I have two life lessons for you this week.
One: Almost everything boils down to numbers.
Two: Know your audience.
I’m pointing these things out because of an interesting Twitter thread posted recently by a Georgetown associate law professor named Jonah Perlin who maybe shouldn’t have been giving away the tricks of his trade.
As I’ve told you before, I was one of those guys who never did any work in school but was a whiz on exams anyway. I attribute this to a combination of laziness and being in horrible physical shape. It’s hard getting any studying done in the library when you’re exhausted by the walk to the library.
But I got by in part because of the strategy Perlin recommends: focus on points. Put yourself in the shoes of your grader.
Yes, I know schools are supposed to be about learning. I have no quarrel with that idea, but are schools really about learning? They are to an extent, but mostly they’re about accumulating points. You may get letter grades, but they’re quickly turned into numbers and if you don’t have a 4.0, you’re not succeeding.
Now put yourself in the shoes or other items of clothing of a professor or an appellate judge or, as in Perlin’s analogy, an ice skating judge. How do you keep score?
You do it by counting things. Whoever has the biggest number wins.
I’m pretty sure this wasn’t Perlin’s point. He seemed to be saying that doing a lot of easier things perfectly was better than just doing one less-than-perfect incredible thing. This may be good advice for people who can’t do incredible things, but shouldn’t we be encouraging incredible things from people who can give them to us?
The real message — unintentionally, I assume — is that law professors and other sorts of graders want to be able to count things. How else are you going to grade?
And that’s the sort of thing I did on tests. If you spit out enough random facts that can be counted, it sounds like you know things whether you do or not.
To be fair, Perlin admits this isn’t necessarily great: “Independent thinking & identifying creative solutions are important. But not as important as demonstrating mastery at the key topics. Plus it allows for comparisons on a curve.”
And you can’t calculate a curve without numbers. Professors shouldn’t be admitting this.
By the way, I have to note that it helps if you can write well. I’m pretty sure I got points for writing complete sentences and not writing endless, almost incomprehensible sentences. Amusing analogies help, too — bored graders appreciate a laugh.
It also helps to know the biases of your graders (or judges or potential bosses). You score higher with answers they like.
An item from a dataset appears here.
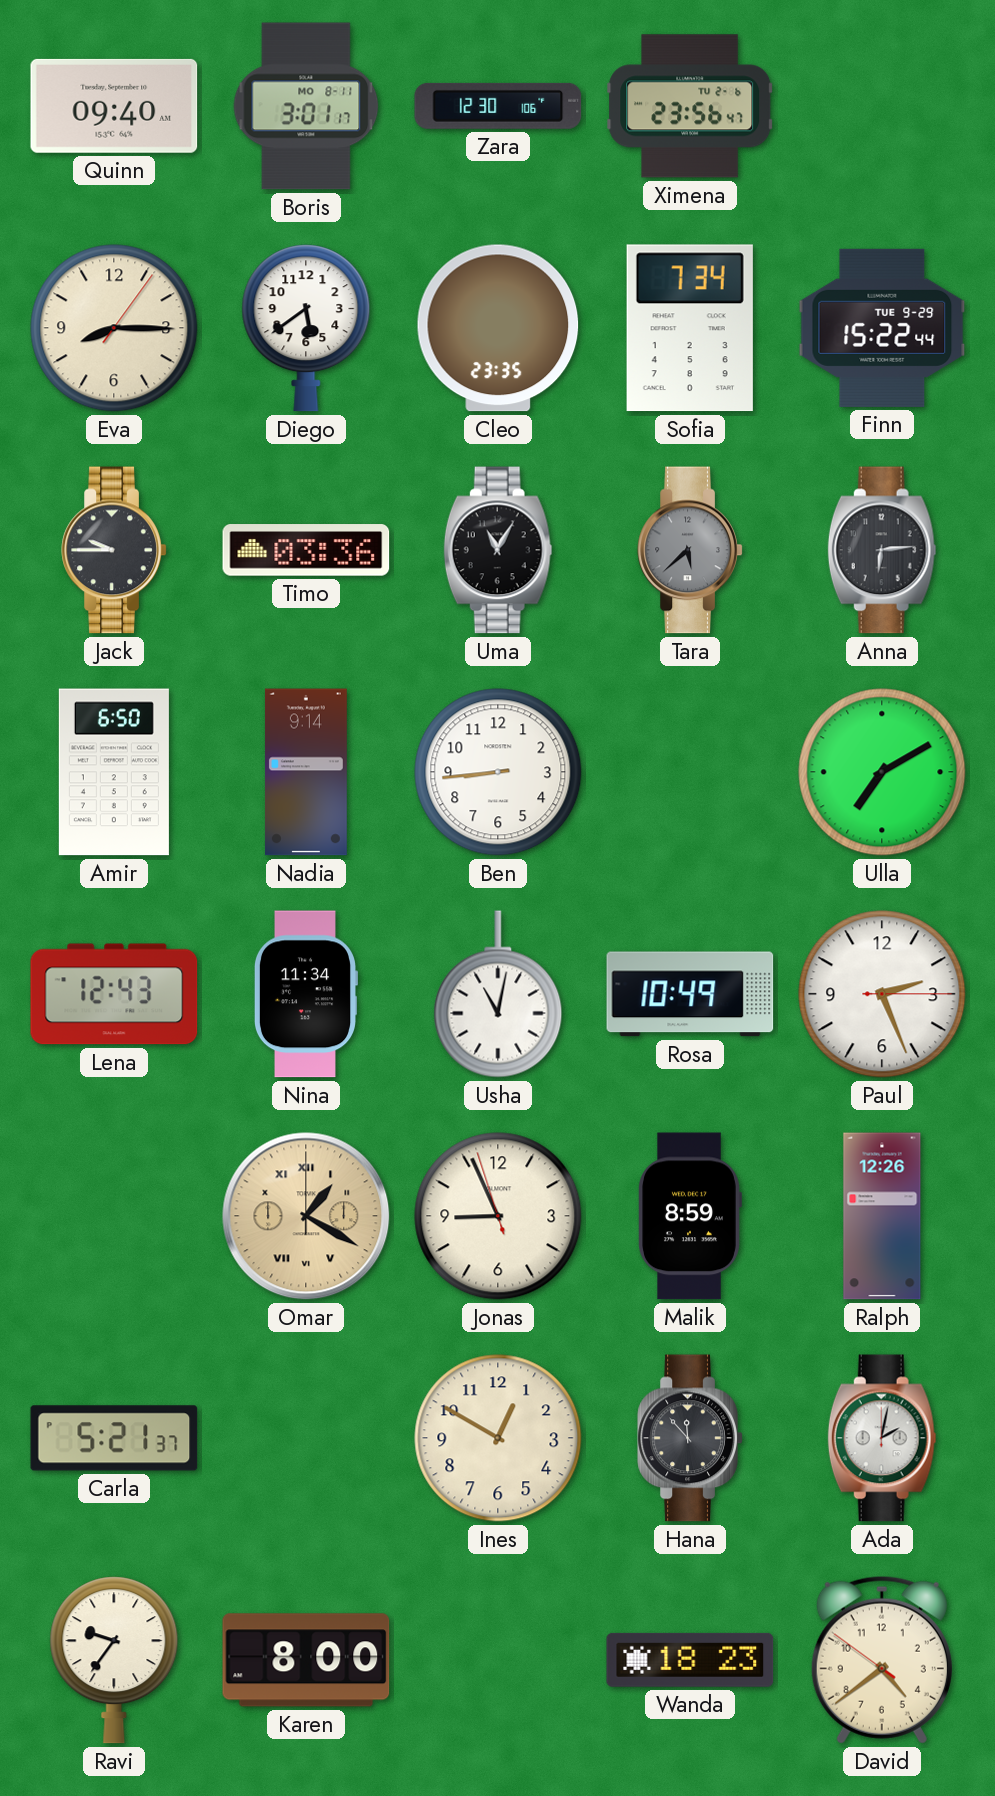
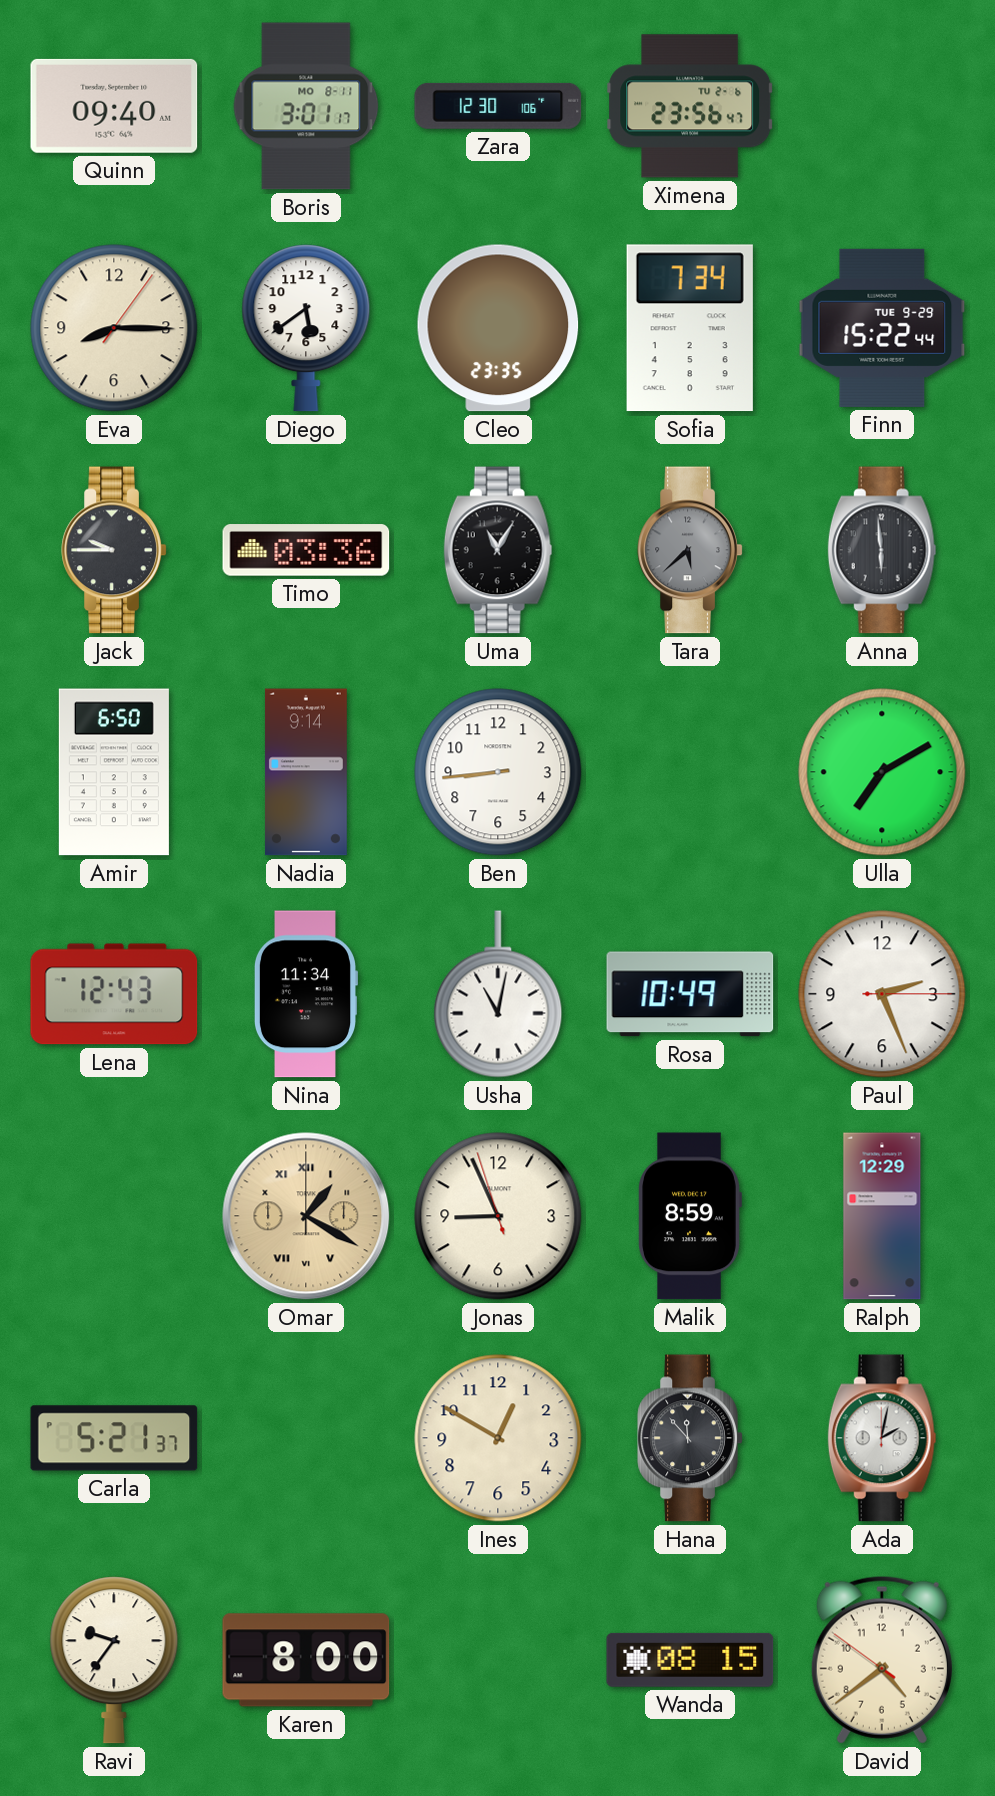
Anna: 6:14 -> 5:59
Ralph: 12:26 -> 12:29
Wanda: 18:23 -> 08:15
An education revolution. Finally, we have a common ground for at least some anti-maskers/vaxxers and some who’d rather not spread disease: keeping children out of school.
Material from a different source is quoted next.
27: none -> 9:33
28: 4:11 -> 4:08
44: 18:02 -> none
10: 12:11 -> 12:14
The antis (not to be confused with aunties) don’t want to follow rules. The pros (not to be confused with prostitutes or descriptive writing) would rather not have their children exposed to the offspring of the antis and/or some anti teachers.
So they agree on something! They both want online learning and a number of school districts seem happy to comply with this demand.
The problem, of course, is that, so far at least, online learning doesn’t seem to be working all that well. Students get bored, don’t pay attention, or play with their cellphones. Yelling doesn’t have the same effect when it’s not in person.
I will now offer a very wise quote from video game called “Yakuza: Like a Dragon” that I’ve been playing lately: “Life is like an RPG.”
Indeed it is. The more experience you get, the more your abilities increase. The more you learn, the more you can do.
Why isn’t online school being taught like this? Why put a child to sleep with repetition when that child could be solving problems to earn a nifty sword? What if learning the alphabet was the key to slaying a dragon? What if you needed just the right chemicals for an immortality potion?
The kids learn to work with their computers and can team up to reach their goals (which, preferably, include treasure).
There are so many possibilities. Someone needs to get to work on this.